Consumer Finance Insights
January 1, 2018

FTC Files Motion to Compel Discovery From Student Debt Relief Provider

On December 19, the Federal Trade Commission (FTC) filed a motion to compel​ discovery responses and for the production of documents in a case the FTC filed against a student loan debt relief company and its owner in the U.S. District Court ​for the Southern District of Florida.  ​

The FTC claims that the student loan debt relief company promised consumers it would reduce or eliminate student loan debt in exchange for a monthly fee (around $50) and an initial fee (as high as $1,200), which would be applied towards their loans.  The company also promised that it would provide credit repair services and improve credit scores.  But the FTC alleges that the company failed to enroll consumers in any debt forgiveness or payment reduction programs, did not reduce or eliminate payments, did not apply any fees charged to repay debts, and did not provide credit repair services.

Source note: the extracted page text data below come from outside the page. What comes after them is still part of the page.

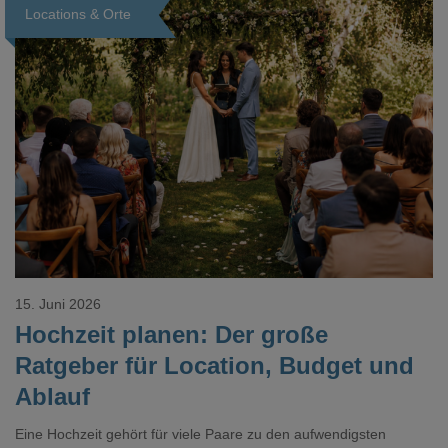
Locations & Orte
Loading...
15. Juni 2026
Hochzeit planen: Der große
Ratgeber für Location, Budget und
Ablauf
Eine Hochzeit gehört für viele Paare zu den aufwendigsten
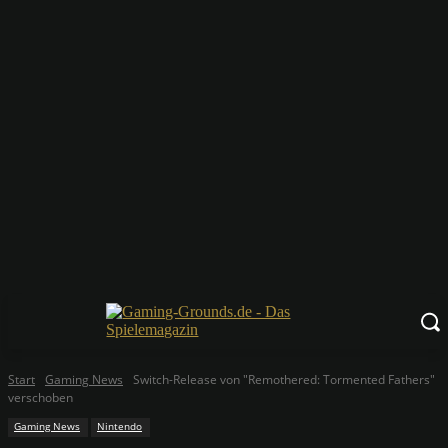
Start
Gaming News
Switch-Release von "Remothered: Tormented Fathers"
verschoben
Gaming News
Nintendo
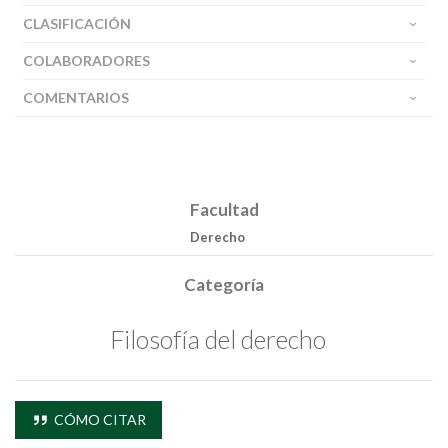
CLASIFICACIÓN
COLABORADORES
COMENTARIOS
Facultad
Derecho
Categoría
Filosofía del derecho
CÓMO CITAR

The FTC alleges that these practices violated Sections 5(b) and 13(b) of the Federal Trade Commission Act, 15 U.S.C. § 53(b), the Telemarketing and Consumer Fraud and Abuse Prevention Act, 15 U.S.C. §§ 6101-08, the Telemarketing Sales Rules, 16 C.F.R. Part 310, and the Credit Repair Organizations Act, 15 U.S.C. §§ 1679-1679j.

The FTC served the company and its owners with requests for production and interrogatories, which it alleges have not been answered.  The FTC further alleges that it does not know whether the company had even preserved documents or data relevant to the lawsuit.  The owner of the company, whose counsel withdrew this past October, has not responded to a court order requiring him to provide information so he could be served electronically.

Goodwin will continue to track this action as it develops.